• [Exercise objective]
Please give back the listing below in full. Change nothing.

***** Record set

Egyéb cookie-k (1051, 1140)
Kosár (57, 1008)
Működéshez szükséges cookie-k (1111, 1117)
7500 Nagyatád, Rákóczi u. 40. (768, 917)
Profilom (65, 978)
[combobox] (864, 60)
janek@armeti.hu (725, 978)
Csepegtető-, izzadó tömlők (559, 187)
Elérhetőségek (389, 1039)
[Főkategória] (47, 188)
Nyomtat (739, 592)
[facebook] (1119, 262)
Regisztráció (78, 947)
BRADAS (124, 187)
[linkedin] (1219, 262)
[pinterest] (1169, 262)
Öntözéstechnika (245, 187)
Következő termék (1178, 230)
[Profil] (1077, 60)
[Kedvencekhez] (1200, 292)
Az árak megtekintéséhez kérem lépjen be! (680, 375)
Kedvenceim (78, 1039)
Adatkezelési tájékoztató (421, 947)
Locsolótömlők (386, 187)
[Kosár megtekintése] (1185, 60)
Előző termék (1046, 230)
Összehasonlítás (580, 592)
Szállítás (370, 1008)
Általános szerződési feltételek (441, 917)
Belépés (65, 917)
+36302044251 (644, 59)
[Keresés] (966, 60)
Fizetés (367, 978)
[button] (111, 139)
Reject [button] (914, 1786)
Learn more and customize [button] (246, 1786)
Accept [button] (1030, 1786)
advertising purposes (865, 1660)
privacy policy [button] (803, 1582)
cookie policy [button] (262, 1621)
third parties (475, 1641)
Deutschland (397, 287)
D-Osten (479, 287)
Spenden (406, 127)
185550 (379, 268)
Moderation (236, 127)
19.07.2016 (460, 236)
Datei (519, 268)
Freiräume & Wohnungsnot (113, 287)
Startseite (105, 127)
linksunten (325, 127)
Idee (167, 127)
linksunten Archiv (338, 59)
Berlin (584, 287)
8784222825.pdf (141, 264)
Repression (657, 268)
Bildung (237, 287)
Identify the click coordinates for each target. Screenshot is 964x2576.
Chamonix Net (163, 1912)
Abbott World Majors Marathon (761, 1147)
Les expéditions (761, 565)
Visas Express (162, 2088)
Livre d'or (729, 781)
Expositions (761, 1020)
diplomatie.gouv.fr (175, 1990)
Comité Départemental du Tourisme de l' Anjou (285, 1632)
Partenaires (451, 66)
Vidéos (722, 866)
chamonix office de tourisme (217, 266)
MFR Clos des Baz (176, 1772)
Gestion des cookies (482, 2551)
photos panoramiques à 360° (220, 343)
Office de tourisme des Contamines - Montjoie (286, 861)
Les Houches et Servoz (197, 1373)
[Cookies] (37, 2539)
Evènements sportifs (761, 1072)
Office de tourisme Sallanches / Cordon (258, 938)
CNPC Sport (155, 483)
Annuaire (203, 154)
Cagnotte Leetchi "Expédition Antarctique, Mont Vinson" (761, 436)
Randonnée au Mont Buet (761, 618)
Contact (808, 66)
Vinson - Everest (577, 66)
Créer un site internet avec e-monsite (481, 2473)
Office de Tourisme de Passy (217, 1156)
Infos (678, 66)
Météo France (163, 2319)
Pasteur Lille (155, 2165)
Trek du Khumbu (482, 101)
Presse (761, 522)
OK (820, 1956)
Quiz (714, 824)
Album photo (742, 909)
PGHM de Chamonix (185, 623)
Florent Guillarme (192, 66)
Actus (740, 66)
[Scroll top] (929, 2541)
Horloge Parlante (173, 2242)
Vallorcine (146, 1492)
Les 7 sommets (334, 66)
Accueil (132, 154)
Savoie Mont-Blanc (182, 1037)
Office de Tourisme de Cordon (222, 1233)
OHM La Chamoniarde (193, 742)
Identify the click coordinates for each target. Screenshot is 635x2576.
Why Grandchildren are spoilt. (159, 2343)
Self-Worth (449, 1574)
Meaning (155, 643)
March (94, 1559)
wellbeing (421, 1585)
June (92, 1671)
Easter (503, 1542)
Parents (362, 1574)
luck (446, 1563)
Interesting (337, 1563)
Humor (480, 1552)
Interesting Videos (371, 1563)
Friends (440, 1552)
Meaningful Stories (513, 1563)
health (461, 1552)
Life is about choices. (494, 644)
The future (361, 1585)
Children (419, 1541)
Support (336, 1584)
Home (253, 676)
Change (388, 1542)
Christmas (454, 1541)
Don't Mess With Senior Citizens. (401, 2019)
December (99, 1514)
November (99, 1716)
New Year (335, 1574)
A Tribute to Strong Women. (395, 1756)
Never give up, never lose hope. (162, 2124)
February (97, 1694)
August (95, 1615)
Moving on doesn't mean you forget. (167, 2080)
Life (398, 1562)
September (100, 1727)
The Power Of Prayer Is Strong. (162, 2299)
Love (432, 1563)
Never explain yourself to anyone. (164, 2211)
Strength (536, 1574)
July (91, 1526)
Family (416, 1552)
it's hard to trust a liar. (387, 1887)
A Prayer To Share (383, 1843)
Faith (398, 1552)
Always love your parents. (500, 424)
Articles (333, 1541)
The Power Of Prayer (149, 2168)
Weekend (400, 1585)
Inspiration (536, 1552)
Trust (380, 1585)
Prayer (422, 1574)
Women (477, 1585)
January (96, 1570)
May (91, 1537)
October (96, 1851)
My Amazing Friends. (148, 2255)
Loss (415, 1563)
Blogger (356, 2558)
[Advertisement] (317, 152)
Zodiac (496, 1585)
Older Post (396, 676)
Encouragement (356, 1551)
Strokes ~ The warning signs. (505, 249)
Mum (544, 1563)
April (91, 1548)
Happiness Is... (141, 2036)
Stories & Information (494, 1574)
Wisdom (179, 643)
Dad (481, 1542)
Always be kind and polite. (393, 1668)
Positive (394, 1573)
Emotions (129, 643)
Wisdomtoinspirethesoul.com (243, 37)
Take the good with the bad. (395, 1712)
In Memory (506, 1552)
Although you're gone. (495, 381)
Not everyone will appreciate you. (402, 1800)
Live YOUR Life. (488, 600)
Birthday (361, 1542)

**********

• [Problem solution]
Egyéb cookie-k (1051, 1140)
Kosár (57, 1008)
Működéshez szükséges cookie-k (1111, 1117)
7500 Nagyatád, Rákóczi u. 40. (768, 917)
Profilom (65, 978)
[combobox] (864, 60)
janek@armeti.hu (725, 978)
Csepegtető-, izzadó tömlők (559, 187)
Elérhetőségek (389, 1039)
[Főkategória] (47, 188)
Nyomtat (739, 592)
[facebook] (1119, 262)
Regisztráció (78, 947)
BRADAS (124, 187)
[linkedin] (1219, 262)
[pinterest] (1169, 262)
Öntözéstechnika (245, 187)
Következő termék (1178, 230)
[Profil] (1077, 60)
[Kedvencekhez] (1200, 292)
Az árak megtekintéséhez kérem lépjen be! (680, 375)
Kedvenceim (78, 1039)
Adatkezelési tájékoztató (421, 947)
Locsolótömlők (386, 187)
[Kosár megtekintése] (1185, 60)
Előző termék (1046, 230)
Összehasonlítás (580, 592)
Szállítás (370, 1008)
Általános szerződési feltételek (441, 917)
Belépés (65, 917)
+36302044251 (644, 59)
[Keresés] (966, 60)
Fizetés (367, 978)
[button] (111, 139)
Reject [button] (914, 1786)
Learn more and customize [button] (246, 1786)
Accept [button] (1030, 1786)
advertising purposes (865, 1660)
privacy policy [button] (803, 1582)
cookie policy [button] (262, 1621)
third parties (475, 1641)
Deutschland (397, 287)
D-Osten (479, 287)
Spenden (406, 127)
185550 (379, 268)
Moderation (236, 127)
19.07.2016 (460, 236)
Datei (519, 268)
Freiräume & Wohnungsnot (113, 287)
Startseite (105, 127)
linksunten (325, 127)
Idee (167, 127)
linksunten Archiv (338, 59)
Berlin (584, 287)
8784222825.pdf (141, 264)
Repression (657, 268)
Bildung (237, 287)
Identify the click coordinates for each target. Screenshot is 964x2576.
Chamonix Net (163, 1912)
Abbott World Majors Marathon (761, 1147)
Les expéditions (761, 565)
Visas Express (162, 2088)
Livre d'or (729, 781)
Expositions (761, 1020)
diplomatie.gouv.fr (175, 1990)
Comité Départemental du Tourisme de l' Anjou (285, 1632)
Partenaires (451, 66)
Vidéos (722, 866)
chamonix office de tourisme (217, 266)
MFR Clos des Baz (176, 1772)
Gestion des cookies (482, 2551)
photos panoramiques à 360° (220, 343)
Office de tourisme des Contamines - Montjoie (286, 861)
Les Houches et Servoz (197, 1373)
[Cookies] (37, 2539)
Evènements sportifs (761, 1072)
Office de tourisme Sallanches / Cordon (258, 938)
CNPC Sport (155, 483)
Annuaire (203, 154)
Cagnotte Leetchi "Expédition Antarctique, Mont Vinson" (761, 436)
Randonnée au Mont Buet (761, 618)
Contact (808, 66)
Vinson - Everest (577, 66)
Créer un site internet avec e-monsite (481, 2473)
Office de Tourisme de Passy (217, 1156)
Infos (678, 66)
Météo France (163, 2319)
Pasteur Lille (155, 2165)
Trek du Khumbu (482, 101)
Presse (761, 522)
OK (820, 1956)
Quiz (714, 824)
Album photo (742, 909)
PGHM de Chamonix (185, 623)
Florent Guillarme (192, 66)
Actus (740, 66)
[Scroll top] (929, 2541)
Horloge Parlante (173, 2242)
Vallorcine (146, 1492)
Les 7 sommets (334, 66)
Accueil (132, 154)
Savoie Mont-Blanc (182, 1037)
Office de Tourisme de Cordon (222, 1233)
OHM La Chamoniarde (193, 742)
Identify the click coordinates for each target. Screenshot is 635x2576.
Why Grandchildren are spoilt. (159, 2343)
Self-Worth (449, 1574)
Meaning (155, 643)
March (94, 1559)
wellbeing (421, 1585)
June (92, 1671)
Easter (503, 1542)
Parents (362, 1574)
luck (446, 1563)
Interesting (337, 1563)
Humor (480, 1552)
Interesting Videos (371, 1563)
Friends (440, 1552)
Meaningful Stories (513, 1563)
health (461, 1552)
Life is about choices. (494, 644)
The future (361, 1585)
Children (419, 1541)
Support (336, 1584)
Home (253, 676)
Change (388, 1542)
Christmas (454, 1541)
Don't Mess With Senior Citizens. (401, 2019)
December (99, 1514)
November (99, 1716)
New Year (335, 1574)
A Tribute to Strong Women. (395, 1756)
Never give up, never lose hope. (162, 2124)
February (97, 1694)
August (95, 1615)
Moving on doesn't mean you forget. (167, 2080)
Life (398, 1562)
September (100, 1727)
The Power Of Prayer Is Strong. (162, 2299)
Love (432, 1563)
Never explain yourself to anyone. (164, 2211)
Strength (536, 1574)
July (91, 1526)
Family (416, 1552)
it's hard to trust a liar. (387, 1887)
A Prayer To Share (383, 1843)
Faith (398, 1552)
Always love your parents. (500, 424)
Articles (333, 1541)
The Power Of Prayer (149, 2168)
Weekend (400, 1585)
Inspiration (536, 1552)
Trust (380, 1585)
Prayer (422, 1574)
Women (477, 1585)
January (96, 1570)
May (91, 1537)
October (96, 1851)
My Amazing Friends. (148, 2255)
Loss (415, 1563)
Blogger (356, 2558)
[Advertisement] (317, 152)
Zodiac (496, 1585)
Older Post (396, 676)
Encouragement (356, 1551)
Strokes ~ The warning signs. (505, 249)
Mum (544, 1563)
April (91, 1548)
Happiness Is... (141, 2036)
Stories & Information (494, 1574)
Wisdom (179, 643)
Dad (481, 1542)
Always be kind and polite. (393, 1668)
Positive (394, 1573)
Emotions (129, 643)
Wisdomtoinspirethesoul.com (243, 37)
Take the good with the bad. (395, 1712)
In Memory (506, 1552)
Although you're gone. (495, 381)
Not everyone will appreciate you. (402, 1800)
Live YOUR Life. (488, 600)
Birthday (361, 1542)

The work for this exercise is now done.